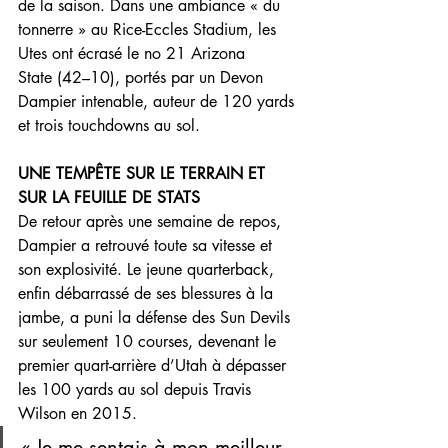
de la saison. Dans une ambiance « du 
tonnerre » au Rice-Eccles Stadium, les 
Utes ont écrasé le no 21 Arizona 
State (42–10), portés par un Devon 
Dampier intenable, auteur de 120 yards 
et trois touchdowns au sol.
UNE TEMPÊTE SUR LE TERRAIN ET 
SUR LA FEUILLE DE STATS
De retour après une semaine de repos, 
Dampier a retrouvé toute sa vitesse et 
son explosivité. Le jeune quarterback, 
enfin débarrassé de ses blessures à la 
jambe, a puni la défense des Sun Devils 
sur seulement 10 courses, devenant le 
premier quart-arrière d’Utah à dépasser 
les 100 yards au sol depuis Travis 
Wilson en 2015.
« Je me sentais à mon meilleur 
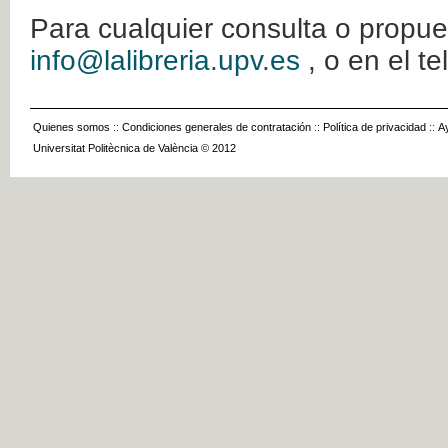
Para cualquier consulta o propue
info@lalibreria.upv.es
, o en el t
Quienes somos
::
Condiciones generales de contratación
::
Política de privacidad
::
A
Universitat Politècnica de València © 2012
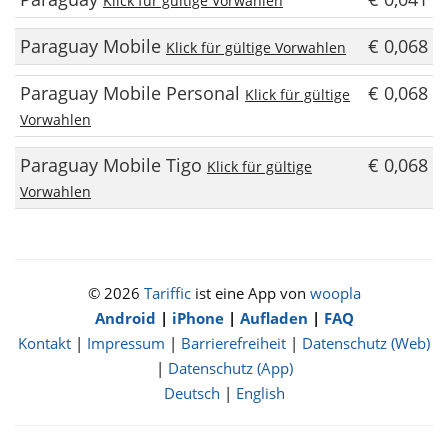
Klick für gültige Vorwahlen
Paraguay Mobile
€ 0,068
Klick für gültige Vorwahlen
Paraguay Mobile Personal
€ 0,068
Klick für gültige
Vorwahlen
Paraguay Mobile Tigo
€ 0,068
Klick für gültige
Vorwahlen
© 2026
Tariffic
ist eine App von
woopla
Android
|
iPhone
|
Aufladen
|
FAQ
Kontakt
|
Impressum
|
Barrierefreiheit
|
Datenschutz (Web)
|
Datenschutz (App)
Deutsch
|
English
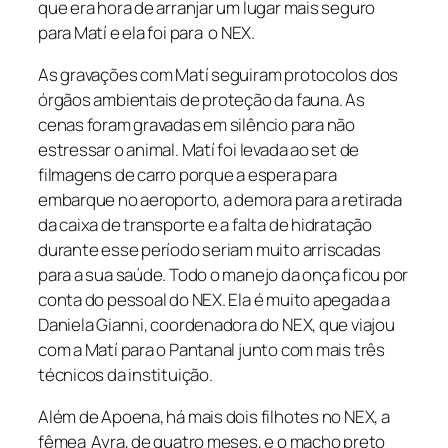
que era hora de arranjar um lugar mais seguro
para Matí e ela foi para o NEX.
As gravações com Matí seguiram protocolos dos
órgãos ambientais de proteção da fauna. As
cenas foram gravadas em silêncio para não
estressar o animal. Matí foi levada ao set de
filmagens de carro porque a espera para
embarque no aeroporto, a demora para a retirada
da caixa de transporte e a falta de hidratação
durante esse período seriam muito arriscadas
para a sua saúde. Todo o manejo da onça ficou por
conta do pessoal do NEX. Ela é muito apegada a
Daniela Gianni, coordenadora do NEX, que viajou
com a Matí para o Pantanal junto com mais três
técnicos da instituição.
Além de Apoena, há mais dois filhotes no NEX, a
fêmea Ayra, de quatro meses, e o macho preto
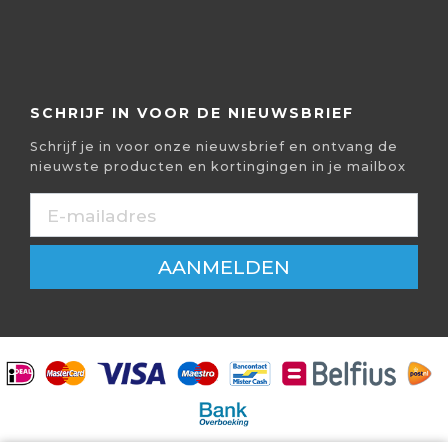
SCHRIJF IN VOOR DE NIEUWSBRIEF
Schrijf je in voor onze nieuwsbrief en ontvang de
nieuwste producten en kortingingen in je mailbox
AANMELDEN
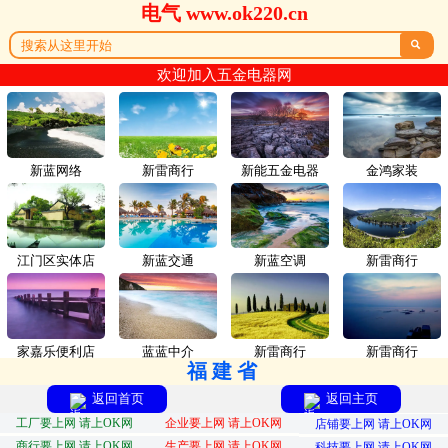
电气 www.ok220.cn

欢迎加入五金电器网
新蓝网络
新雷商行
新能五金电器
金鸿家装
江门区实体店
新蓝交通
新蓝空调
新雷商行
家嘉乐便利店
蓝蓝中介
新雷商行
新雷商行
福建省
返回首页
返回主页
工厂要上网 请上OK网
企业要上网 请上OK网
店铺要上网 请上OK网
商行要上网 请上OK网
生产要上网 请上OK网
科技要上网 请上OK网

#### EXERCISE INSTRUCTIONS:
Each line of the entries above that has the word "Dampier" is to be copied.

#### OUTPUT:
Dampier intenable, auteur de 120 yards 
Dampier a retrouvé toute sa vitesse et 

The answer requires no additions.